The Kerem Shalom kibbutz, located on the Gaza border and approximately a mile from the Egyptian border, is mostly known to Israelis as being near to the site where solider Gilad Shalit was abducted, as well as for being the target of mortar shells.
Last month the UK branch of the Jewish National Fund (JNF), in conjunction with the IDF, began an ambitious restoration programme, as more than 500 volunteers descended on the small, secular community.
Soldiers from the Sayeret Matkal corps, the Israeli equivalent of the SAS, renovated the kibbutz’s youth club as part of the Renewal Day efforts — and even held Friday night prayers with the community’s younger members.
One of them, identified only as Soldier A, said: “Each day we protect the country on the front lines, and on weekends our hearts bring us back here to Kerem Shalom – because that’s where we feel we are needed most.”
The initiative included “extensive Eyes front: IDF soldiers from the elite Sayeret Matkal corps were drafted in help at Kerem Shalom gardening and painting work”, with communal buildings receiving renovations.
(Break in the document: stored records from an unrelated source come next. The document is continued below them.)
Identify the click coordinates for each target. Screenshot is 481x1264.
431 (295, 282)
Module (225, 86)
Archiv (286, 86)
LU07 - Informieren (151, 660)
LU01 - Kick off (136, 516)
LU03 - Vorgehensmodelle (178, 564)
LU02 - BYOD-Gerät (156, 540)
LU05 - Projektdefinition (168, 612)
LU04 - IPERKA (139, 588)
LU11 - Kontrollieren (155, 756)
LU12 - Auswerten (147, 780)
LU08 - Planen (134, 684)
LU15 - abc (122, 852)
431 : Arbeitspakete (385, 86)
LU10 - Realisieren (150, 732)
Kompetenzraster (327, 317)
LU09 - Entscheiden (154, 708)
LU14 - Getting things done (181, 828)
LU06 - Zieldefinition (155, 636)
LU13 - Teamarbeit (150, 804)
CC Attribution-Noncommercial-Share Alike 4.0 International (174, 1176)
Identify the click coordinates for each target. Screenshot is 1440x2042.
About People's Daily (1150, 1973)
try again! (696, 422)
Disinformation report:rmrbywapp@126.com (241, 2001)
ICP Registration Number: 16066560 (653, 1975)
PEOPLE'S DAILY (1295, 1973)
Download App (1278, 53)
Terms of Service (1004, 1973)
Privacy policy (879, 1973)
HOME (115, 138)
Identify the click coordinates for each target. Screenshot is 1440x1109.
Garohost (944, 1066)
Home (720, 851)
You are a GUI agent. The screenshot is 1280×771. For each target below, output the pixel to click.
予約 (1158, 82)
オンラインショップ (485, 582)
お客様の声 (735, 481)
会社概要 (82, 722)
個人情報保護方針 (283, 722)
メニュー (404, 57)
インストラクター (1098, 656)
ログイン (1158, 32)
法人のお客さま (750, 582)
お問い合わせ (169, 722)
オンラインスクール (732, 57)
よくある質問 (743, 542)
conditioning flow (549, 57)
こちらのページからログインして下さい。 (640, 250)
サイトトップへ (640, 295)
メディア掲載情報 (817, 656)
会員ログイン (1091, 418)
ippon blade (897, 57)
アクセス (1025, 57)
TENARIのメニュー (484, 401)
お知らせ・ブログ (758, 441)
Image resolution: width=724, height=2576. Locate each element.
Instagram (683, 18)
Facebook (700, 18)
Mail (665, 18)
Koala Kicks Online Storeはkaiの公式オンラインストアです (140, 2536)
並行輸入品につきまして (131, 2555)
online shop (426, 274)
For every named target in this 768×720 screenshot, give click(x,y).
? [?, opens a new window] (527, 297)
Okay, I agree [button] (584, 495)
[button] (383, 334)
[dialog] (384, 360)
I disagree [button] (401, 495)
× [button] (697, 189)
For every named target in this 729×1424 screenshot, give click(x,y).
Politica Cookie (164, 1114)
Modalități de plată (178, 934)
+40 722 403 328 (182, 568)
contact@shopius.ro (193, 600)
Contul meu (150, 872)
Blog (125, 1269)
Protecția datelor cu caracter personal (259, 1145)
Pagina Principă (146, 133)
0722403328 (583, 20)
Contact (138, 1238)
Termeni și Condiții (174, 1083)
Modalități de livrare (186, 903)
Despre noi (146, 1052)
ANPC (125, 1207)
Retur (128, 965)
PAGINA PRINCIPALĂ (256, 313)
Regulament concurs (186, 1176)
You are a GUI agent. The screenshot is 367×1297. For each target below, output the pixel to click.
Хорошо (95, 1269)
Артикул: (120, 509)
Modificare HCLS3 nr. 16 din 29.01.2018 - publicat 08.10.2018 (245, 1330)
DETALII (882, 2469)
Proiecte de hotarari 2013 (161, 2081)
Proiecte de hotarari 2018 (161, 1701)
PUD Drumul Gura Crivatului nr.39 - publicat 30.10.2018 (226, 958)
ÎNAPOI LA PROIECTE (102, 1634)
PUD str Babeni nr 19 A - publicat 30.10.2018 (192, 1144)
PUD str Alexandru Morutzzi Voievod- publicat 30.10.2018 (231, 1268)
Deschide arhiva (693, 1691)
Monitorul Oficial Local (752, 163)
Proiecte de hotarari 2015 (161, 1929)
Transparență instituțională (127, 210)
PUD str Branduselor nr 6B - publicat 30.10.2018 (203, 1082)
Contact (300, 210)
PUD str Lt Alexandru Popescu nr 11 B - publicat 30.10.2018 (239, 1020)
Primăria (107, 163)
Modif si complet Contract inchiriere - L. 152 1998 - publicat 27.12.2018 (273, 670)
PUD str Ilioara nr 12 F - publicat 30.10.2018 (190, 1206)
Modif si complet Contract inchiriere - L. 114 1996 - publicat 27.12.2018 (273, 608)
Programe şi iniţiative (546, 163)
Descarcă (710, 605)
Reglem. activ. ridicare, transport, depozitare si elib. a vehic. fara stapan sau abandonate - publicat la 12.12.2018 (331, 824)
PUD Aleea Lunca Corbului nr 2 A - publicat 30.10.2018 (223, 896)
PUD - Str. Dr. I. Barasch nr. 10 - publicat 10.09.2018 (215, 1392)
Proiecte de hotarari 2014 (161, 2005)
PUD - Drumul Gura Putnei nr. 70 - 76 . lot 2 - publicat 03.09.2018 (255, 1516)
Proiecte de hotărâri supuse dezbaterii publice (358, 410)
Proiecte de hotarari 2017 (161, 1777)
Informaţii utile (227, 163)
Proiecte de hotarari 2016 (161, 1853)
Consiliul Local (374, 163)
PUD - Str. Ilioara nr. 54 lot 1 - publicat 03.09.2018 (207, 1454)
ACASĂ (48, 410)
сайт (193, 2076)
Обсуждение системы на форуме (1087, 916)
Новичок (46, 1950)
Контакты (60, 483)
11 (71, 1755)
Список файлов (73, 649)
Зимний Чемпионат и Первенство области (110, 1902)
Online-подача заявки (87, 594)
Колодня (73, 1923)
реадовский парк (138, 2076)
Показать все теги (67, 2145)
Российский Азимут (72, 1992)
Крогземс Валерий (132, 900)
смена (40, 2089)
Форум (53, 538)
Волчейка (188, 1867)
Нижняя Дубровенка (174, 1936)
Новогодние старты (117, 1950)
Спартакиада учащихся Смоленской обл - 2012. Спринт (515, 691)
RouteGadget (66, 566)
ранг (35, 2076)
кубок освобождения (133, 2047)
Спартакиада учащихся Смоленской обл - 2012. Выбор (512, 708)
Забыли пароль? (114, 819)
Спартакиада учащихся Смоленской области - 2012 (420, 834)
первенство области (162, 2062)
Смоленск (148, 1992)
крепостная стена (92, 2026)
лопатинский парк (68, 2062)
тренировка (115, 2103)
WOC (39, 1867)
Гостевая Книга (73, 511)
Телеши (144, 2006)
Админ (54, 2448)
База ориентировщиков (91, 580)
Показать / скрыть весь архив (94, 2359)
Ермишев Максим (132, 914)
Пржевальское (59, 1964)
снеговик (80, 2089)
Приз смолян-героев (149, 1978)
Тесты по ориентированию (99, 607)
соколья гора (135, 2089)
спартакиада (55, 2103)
The Renewal Day project also coincided with the arrival of 12 new families to the kibbutz.
Volunteers and kibbutznikim were also treated to an evening performance by Israeli singer and actor Idan Amedi, who has appeared on acclaimed Israeli drama Fauda.
Since the Gaza War of 2008-09, Kerem Shalom has struggled to attract new members.
A recruitment drive was launched to reverse the decline, which was attributed to concerns over security.
Lior Dafner, Kerem Shalom’s community head, said that the kibbutz’s members were “deeply moved by the help we received”.
He added: “We dreamed of this day and the day has arrived.”
Samuel Hayek, the chairman of JNF UK, said: “JNF UK is determined to show unity and solidarity with the citizens of Kerem Shalom, and is hugely proud of the efforts of those involved in the recent Renewal Day.
“With great resolve, we will continue to work tirelessly — across both the Negev region and further afield — to help all Israelis and communities in need.”
JNF UK, Britain’s oldest Israel charity, has supported Jewish settlers in modern-day Israel since the early 20th century. Its work focuses on the country’s less-developed regions, where it primarily supports schools and hospitals.